Exercise description:
Whenever a line contains the string "Aarhus", copy it out of the entries.

Dataset items

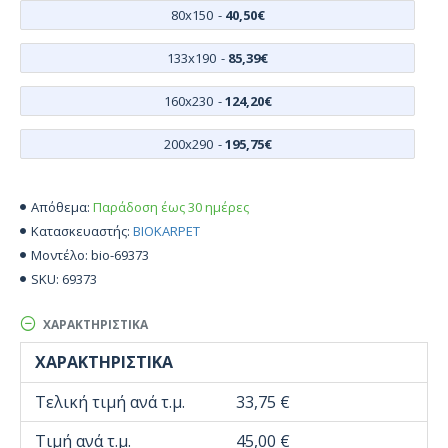
80x150
-
40,50€
133x190
-
85,39€
160x230
-
124,20€
200x290
-
195,75€
Παράδοση έως 30 ημέρες
Απόθεμα:
BIOKARPET
Κατασκευαστής:
bio-69373
Μοντέλο:
69373
SKU:
ΧΑΡΑΚΤΗΡΙΣΤΙΚΆ
ΧΑΡΑΚΤΗΡΙΣΤΙΚΆ
Τελική τιμή ανά τ.μ.
33,75 €
Τιμή ανά τ.μ.
45,00 €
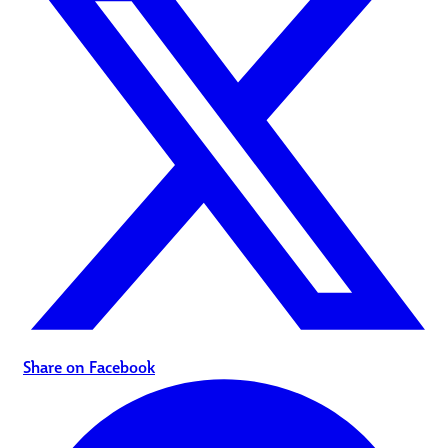
Share on Facebook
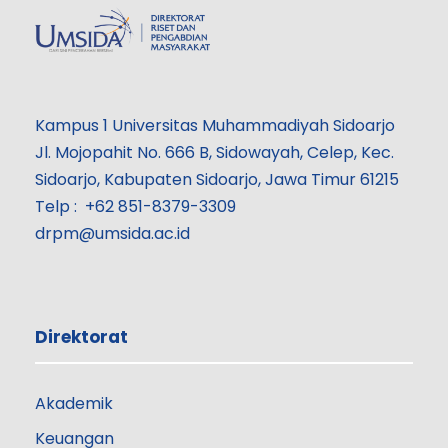
Kampus 1 Universitas Muhammadiyah Sidoarjo
Jl. Mojopahit No. 666 B, Sidowayah, Celep, Kec.
Sidoarjo, Kabupaten Sidoarjo, Jawa Timur 61215
Telp : +62 851-8379-3309
drpm@umsida.ac.id
Direktorat
Akademik
Keuangan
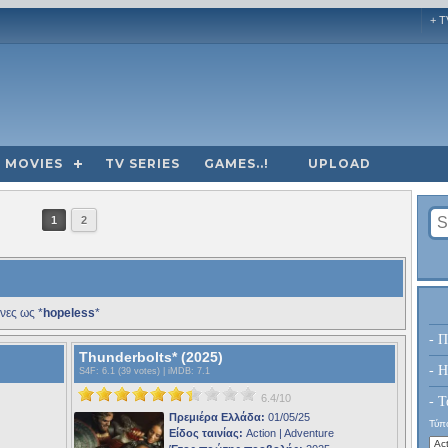
+ T
MOVIES
TV SERIES
GAMES..!
UPLOAD
1
2
νες ως *
hopeless
*
- Π
Thunderbolts* (2025)
- H
S4F
: 6.1 (39 votes) |
iMDB
: 7.1
6.4/10
- Τ
Πρεμιέρα Ελλάδα:
01/05/25
Τύπο
Είδος ταινίας:
Action | Adventure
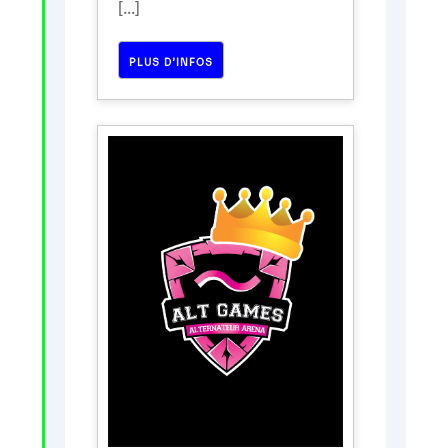
[...]
PLUS D’INFOS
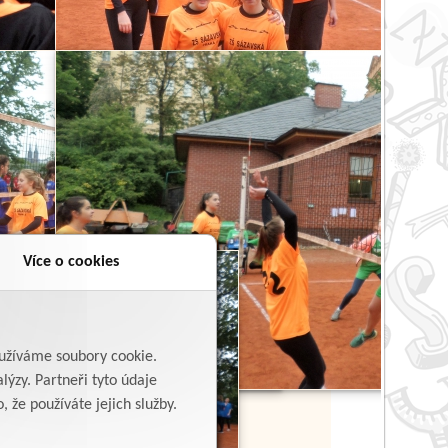
Více o cookies
yužíváme soubory cookie.
lýzy. Partneři tyto údaje
 že používáte jejich služby.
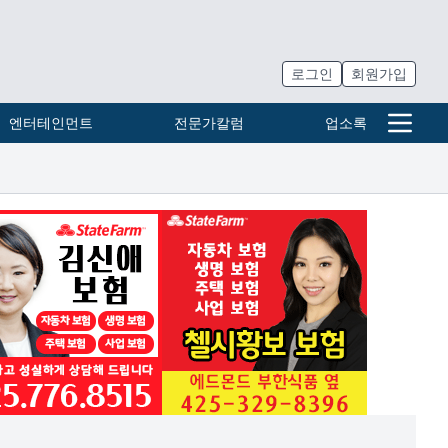
로그인
회원가입
엔터테인먼트
전문가칼럼
업소록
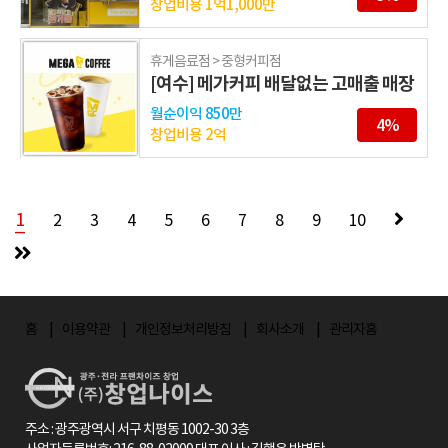
창업비용
1억1,000만
휴게음료점 > 중형커피점
[여수] 메가커피 배달없는 고매출 매장
월순이익
850만
4%
창업비용
2억
1
2
3
4
5
6
7
8
9
10
홈
이용약관
개인정보처리방침
회사소개
관리자홈
주소 : 광주광역시 서구 치평동 1002-30 3층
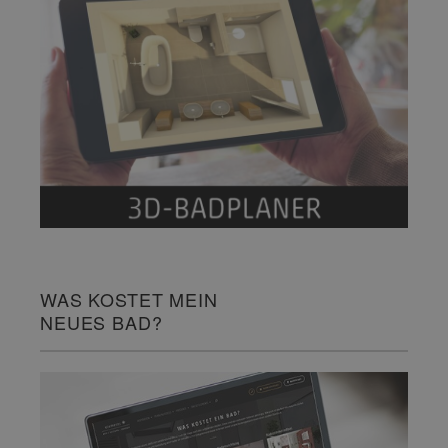
WAS KOSTET MEIN
NEUES BAD?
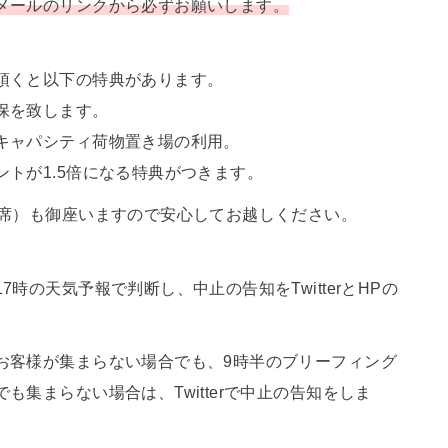
メールのリンクから必ずお願いします。
。
頂くと以下の特典があります。
保を致します。
キャパシティ荷物置き場の利用。
トが1.5倍になる特典がつきます。
0席）も御座いますので安心してお越しください。
時の天気予報で判断し、中止の告知をTwitterとHPの
お客様が集まらない場合でも、9時半のブリーフィング
集まらない場合は、Twitterで中止の告知をしま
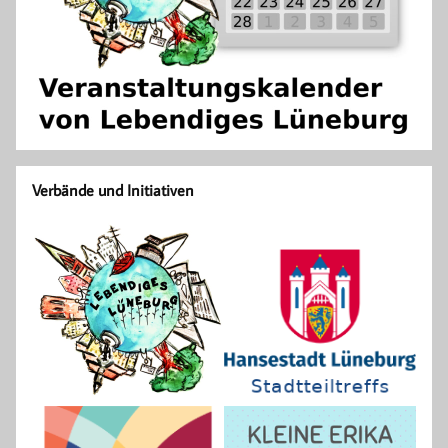
Verbände und Initiativen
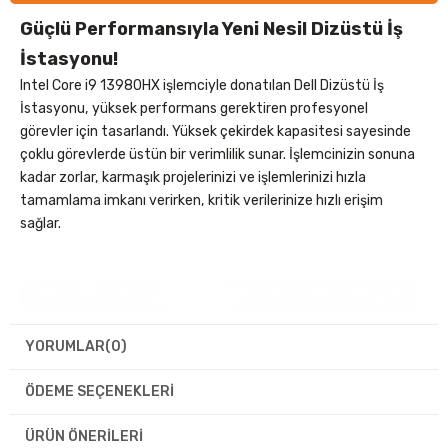
Güçlü Performansıyla Yeni Nesil Dizüstü İş
İstasyonu!
Intel Core i9 13980HX işlemciyle donatılan Dell Dizüstü İş
İstasyonu, yüksek performans gerektiren profesyonel
görevler için tasarlandı. Yüksek çekirdek kapasitesi sayesinde
çoklu görevlerde üstün bir verimlilik sunar. İşlemcinizin sonuna
kadar zorlar, karmaşık projelerinizi ve işlemlerinizi hızla
tamamlama imkanı verirken, kritik verilerinize hızlı erişim
sağlar.
YORUMLAR
(0)
ÖDEME SEÇENEKLERI
ÜRÜN ÖNERILERI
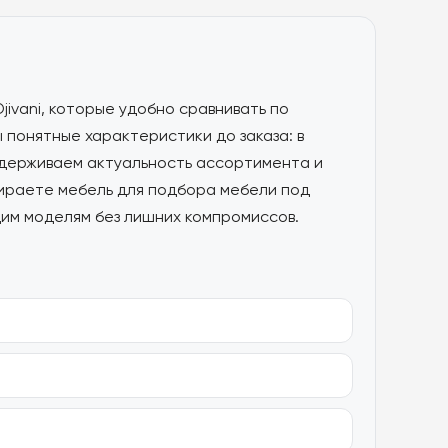
ivani, которые удобно сравнивать по
 понятные характеристики до заказа: в
ддерживаем актуальность ассортимента и
бираете мебель для подбора мебели под
щим моделям без лишних компромиссов.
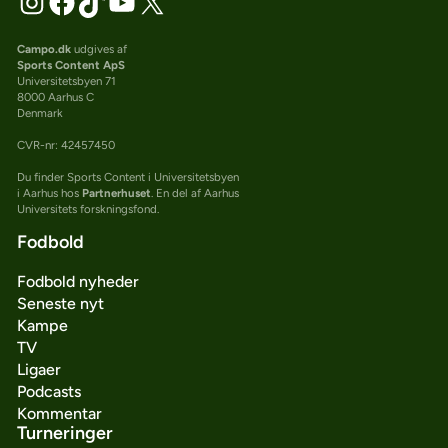
Campo.dk
udgives af
Sports Content ApS
Universitetsbyen 71
8000 Aarhus C
Denmark
CVR-nr: 42457450
Du finder Sports Content i Universitetsbyen
i Aarhus hos
Partnerhuset
. En del af Aarhus
Universitets forskningsfond.
Fodbold
Fodbold nyheder
Seneste nyt
Kampe
TV
Ligaer
Podcasts
Kommentar
Turneringer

Task output:
8000 Aarhus C
i Aarhus hos
. En del af Aarhus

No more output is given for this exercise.